What this task involves: Extract from the entries below, exactly as given, only the lines from the line containing "relevante, y otra muy distinta es afirmar" to the line containing "especulativa. Según recogió", both lines included.
Provided entries section start
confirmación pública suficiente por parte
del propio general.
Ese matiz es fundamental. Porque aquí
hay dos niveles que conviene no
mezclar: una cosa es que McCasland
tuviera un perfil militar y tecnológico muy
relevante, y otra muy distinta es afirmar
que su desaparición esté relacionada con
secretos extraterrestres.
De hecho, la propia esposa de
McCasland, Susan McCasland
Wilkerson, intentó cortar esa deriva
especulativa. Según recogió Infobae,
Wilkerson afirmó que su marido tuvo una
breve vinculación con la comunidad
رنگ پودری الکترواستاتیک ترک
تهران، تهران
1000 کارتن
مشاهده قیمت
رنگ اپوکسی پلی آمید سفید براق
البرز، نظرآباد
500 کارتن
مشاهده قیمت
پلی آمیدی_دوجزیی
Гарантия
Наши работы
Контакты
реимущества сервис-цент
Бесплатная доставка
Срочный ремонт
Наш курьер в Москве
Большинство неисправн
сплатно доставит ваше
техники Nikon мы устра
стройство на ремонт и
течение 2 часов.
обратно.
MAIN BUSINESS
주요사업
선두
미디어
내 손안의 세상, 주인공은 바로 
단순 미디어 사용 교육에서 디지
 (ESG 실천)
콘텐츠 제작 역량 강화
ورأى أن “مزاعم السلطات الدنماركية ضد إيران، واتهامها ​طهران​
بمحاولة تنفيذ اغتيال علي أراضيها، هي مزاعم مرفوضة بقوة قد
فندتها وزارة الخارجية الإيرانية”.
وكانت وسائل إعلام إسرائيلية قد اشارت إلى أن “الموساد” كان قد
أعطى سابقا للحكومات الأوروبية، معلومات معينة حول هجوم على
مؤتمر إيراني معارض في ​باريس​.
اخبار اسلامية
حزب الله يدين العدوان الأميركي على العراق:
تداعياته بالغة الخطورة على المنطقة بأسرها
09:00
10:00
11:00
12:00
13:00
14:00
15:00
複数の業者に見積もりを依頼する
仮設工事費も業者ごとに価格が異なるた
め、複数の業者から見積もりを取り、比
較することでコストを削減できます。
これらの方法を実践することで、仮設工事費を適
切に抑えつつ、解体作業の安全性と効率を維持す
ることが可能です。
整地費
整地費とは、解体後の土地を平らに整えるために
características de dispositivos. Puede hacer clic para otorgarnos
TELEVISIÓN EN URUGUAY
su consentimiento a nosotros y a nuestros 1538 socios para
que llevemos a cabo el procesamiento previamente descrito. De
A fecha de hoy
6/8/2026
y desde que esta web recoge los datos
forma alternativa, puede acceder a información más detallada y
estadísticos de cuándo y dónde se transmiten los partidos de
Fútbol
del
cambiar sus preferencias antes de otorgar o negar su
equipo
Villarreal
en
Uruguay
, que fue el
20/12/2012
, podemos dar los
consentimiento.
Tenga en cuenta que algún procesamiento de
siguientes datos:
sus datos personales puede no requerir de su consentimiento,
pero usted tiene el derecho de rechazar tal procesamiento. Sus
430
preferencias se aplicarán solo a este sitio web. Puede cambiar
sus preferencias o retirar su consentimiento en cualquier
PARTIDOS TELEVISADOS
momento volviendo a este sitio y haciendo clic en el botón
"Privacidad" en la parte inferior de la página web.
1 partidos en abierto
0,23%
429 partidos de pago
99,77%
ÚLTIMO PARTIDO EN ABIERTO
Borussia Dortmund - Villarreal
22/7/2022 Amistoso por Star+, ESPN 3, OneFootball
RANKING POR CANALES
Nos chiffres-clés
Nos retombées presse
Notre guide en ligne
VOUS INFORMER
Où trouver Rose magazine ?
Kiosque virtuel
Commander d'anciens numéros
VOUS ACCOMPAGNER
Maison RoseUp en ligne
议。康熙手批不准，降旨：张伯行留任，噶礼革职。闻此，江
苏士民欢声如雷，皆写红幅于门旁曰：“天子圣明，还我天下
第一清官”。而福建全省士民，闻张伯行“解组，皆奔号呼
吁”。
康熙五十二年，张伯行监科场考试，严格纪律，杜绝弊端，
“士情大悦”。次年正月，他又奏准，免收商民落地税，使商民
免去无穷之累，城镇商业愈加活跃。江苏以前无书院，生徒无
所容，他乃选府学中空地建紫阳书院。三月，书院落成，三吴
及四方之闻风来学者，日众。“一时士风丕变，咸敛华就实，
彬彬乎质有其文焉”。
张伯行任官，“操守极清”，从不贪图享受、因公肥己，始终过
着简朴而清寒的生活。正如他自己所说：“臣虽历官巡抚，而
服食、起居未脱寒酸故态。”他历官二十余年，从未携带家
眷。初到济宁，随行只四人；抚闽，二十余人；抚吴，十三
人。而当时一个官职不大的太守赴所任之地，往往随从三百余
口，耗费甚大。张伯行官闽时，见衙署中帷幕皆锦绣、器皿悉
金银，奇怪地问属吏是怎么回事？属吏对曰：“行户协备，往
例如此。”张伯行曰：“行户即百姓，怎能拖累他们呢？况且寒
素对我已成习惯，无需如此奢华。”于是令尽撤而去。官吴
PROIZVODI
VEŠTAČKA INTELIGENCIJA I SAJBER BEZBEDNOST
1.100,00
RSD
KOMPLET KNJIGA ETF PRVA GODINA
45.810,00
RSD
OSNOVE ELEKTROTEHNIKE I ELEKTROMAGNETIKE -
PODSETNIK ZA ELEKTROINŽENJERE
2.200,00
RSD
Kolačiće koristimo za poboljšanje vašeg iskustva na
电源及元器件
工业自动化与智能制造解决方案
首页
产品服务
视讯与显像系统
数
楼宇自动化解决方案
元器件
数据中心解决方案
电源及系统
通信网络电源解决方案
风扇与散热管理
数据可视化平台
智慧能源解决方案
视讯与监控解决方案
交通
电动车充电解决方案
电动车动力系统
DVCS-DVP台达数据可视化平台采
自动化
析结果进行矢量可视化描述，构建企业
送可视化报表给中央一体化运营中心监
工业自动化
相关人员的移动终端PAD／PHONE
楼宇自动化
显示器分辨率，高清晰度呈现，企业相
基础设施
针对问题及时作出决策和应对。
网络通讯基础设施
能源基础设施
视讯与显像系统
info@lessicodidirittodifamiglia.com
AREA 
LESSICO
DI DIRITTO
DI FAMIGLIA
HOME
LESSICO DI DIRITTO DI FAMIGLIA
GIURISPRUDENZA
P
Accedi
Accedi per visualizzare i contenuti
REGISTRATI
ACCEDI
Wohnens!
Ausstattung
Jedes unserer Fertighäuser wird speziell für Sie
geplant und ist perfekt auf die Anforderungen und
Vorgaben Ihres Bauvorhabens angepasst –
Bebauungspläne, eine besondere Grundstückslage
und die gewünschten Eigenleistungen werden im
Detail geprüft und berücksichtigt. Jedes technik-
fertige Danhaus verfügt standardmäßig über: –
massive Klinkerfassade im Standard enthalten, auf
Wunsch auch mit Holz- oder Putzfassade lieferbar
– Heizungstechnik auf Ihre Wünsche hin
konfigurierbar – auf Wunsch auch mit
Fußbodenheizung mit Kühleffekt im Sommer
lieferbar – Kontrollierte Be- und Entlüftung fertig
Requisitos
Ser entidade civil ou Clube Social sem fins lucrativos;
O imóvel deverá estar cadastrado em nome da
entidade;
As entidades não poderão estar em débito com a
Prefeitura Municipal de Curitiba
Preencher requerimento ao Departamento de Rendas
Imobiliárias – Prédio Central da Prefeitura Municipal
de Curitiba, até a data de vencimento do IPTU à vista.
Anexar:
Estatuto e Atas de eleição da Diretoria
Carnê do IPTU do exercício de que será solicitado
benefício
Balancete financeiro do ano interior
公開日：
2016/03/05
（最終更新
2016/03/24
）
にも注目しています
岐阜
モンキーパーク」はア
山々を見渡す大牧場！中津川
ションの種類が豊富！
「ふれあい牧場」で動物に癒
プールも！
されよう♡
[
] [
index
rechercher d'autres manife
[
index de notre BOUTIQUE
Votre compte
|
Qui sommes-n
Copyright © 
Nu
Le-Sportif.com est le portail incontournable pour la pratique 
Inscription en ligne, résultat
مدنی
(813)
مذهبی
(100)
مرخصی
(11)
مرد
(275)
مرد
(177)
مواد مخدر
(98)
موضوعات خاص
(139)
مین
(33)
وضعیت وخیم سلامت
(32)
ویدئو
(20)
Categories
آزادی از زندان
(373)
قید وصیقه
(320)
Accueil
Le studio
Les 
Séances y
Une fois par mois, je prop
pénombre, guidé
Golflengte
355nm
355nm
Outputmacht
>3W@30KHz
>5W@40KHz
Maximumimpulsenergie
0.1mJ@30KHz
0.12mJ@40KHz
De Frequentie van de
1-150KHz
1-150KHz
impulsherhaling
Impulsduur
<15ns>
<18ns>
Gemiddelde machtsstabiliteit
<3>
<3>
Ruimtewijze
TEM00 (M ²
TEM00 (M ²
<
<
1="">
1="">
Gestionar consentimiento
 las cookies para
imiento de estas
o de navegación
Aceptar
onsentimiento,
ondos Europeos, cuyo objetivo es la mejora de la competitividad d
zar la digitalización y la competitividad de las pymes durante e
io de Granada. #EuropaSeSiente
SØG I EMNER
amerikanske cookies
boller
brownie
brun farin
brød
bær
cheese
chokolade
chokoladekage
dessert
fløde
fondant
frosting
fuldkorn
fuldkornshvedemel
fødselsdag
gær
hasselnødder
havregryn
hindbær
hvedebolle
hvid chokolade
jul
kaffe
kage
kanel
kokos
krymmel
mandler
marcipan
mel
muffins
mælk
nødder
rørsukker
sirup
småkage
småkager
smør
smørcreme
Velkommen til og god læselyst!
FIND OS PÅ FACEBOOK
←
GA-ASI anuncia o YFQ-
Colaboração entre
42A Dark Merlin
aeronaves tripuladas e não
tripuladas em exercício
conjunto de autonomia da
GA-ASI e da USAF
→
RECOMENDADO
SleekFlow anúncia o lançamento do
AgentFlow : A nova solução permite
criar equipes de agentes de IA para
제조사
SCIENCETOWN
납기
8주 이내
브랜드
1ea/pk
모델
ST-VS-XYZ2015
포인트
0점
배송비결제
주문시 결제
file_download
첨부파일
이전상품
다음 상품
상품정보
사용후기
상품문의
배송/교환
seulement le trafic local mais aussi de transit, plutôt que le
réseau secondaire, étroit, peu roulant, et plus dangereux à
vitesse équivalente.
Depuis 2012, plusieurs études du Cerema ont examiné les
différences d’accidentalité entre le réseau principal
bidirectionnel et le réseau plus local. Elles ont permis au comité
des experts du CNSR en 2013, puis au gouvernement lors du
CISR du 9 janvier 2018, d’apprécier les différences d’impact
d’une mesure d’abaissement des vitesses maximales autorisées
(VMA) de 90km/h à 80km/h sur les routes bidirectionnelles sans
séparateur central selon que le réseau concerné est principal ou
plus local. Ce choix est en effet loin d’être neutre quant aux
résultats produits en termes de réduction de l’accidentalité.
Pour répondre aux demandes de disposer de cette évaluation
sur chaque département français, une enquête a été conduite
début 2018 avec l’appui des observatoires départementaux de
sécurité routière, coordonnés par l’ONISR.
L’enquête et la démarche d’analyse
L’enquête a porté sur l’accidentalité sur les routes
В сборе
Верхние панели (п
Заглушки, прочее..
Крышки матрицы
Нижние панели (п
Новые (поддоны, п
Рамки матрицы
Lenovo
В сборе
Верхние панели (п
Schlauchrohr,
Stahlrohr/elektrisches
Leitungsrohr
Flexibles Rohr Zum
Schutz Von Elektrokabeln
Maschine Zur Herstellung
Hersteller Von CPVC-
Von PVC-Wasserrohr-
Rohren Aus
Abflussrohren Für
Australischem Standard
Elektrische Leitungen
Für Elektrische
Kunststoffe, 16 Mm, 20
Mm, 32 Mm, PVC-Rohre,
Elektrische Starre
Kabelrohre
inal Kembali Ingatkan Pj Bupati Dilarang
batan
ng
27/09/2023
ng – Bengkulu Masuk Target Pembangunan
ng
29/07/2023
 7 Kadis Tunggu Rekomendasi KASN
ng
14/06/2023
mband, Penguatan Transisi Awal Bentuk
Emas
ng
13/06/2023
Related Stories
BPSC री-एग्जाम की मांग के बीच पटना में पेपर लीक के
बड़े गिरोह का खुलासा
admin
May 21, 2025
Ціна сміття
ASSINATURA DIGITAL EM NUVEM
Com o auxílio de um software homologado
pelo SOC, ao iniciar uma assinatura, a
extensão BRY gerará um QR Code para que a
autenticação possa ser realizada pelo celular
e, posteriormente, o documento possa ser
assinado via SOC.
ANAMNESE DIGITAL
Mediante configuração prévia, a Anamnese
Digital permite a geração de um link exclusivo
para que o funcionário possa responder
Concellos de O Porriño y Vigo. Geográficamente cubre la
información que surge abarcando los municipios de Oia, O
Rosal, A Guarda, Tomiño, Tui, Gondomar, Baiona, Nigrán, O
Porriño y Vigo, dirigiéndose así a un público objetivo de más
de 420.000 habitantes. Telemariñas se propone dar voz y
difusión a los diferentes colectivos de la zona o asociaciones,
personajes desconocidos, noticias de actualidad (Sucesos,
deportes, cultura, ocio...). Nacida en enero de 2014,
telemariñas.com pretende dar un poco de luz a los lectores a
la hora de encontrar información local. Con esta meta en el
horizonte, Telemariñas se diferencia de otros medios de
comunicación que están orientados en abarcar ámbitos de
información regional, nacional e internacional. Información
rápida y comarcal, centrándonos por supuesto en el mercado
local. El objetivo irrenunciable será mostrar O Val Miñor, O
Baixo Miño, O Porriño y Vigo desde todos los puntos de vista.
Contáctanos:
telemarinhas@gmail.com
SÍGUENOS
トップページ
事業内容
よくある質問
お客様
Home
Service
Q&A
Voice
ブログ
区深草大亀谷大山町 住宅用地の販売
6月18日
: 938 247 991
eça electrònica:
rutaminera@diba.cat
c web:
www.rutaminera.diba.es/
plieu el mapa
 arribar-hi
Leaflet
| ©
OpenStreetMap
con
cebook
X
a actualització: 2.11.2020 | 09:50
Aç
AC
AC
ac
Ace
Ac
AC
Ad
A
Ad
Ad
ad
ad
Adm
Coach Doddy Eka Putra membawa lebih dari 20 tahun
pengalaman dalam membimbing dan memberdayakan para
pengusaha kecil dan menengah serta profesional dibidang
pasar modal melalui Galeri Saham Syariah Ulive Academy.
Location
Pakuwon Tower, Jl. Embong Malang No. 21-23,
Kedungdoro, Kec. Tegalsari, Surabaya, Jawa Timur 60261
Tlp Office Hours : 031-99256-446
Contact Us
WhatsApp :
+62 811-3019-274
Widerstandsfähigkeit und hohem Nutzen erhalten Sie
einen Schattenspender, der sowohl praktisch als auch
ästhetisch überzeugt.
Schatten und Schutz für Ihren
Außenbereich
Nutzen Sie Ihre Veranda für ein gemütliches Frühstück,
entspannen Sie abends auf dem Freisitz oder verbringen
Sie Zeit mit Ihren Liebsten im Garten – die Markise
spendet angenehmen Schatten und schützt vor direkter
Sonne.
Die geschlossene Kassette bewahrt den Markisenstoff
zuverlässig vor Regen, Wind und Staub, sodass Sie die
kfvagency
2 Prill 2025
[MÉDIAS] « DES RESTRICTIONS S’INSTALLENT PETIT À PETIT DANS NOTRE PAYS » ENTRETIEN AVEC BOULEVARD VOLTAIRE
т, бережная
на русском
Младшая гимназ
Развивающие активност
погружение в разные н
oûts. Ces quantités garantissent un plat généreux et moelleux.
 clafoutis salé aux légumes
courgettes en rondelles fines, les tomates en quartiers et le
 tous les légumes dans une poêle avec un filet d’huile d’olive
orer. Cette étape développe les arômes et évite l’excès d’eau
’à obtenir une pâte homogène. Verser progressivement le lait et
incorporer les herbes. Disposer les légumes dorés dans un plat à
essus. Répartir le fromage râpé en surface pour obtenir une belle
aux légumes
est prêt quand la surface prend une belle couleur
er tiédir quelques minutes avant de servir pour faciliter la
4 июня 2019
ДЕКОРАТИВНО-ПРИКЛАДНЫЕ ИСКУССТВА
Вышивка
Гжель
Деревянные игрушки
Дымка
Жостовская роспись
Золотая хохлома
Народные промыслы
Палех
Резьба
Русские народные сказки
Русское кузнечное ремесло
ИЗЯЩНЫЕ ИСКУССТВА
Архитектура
Provided entries section end
Answer for the task:
relevante, y otra muy distinta es afirmar
que su desaparición esté relacionada con
secretos extraterrestres.
De hecho, la propia esposa de
McCasland, Susan McCasland
Wilkerson, intentó cortar esa deriva
especulativa. Según recogió Infobae,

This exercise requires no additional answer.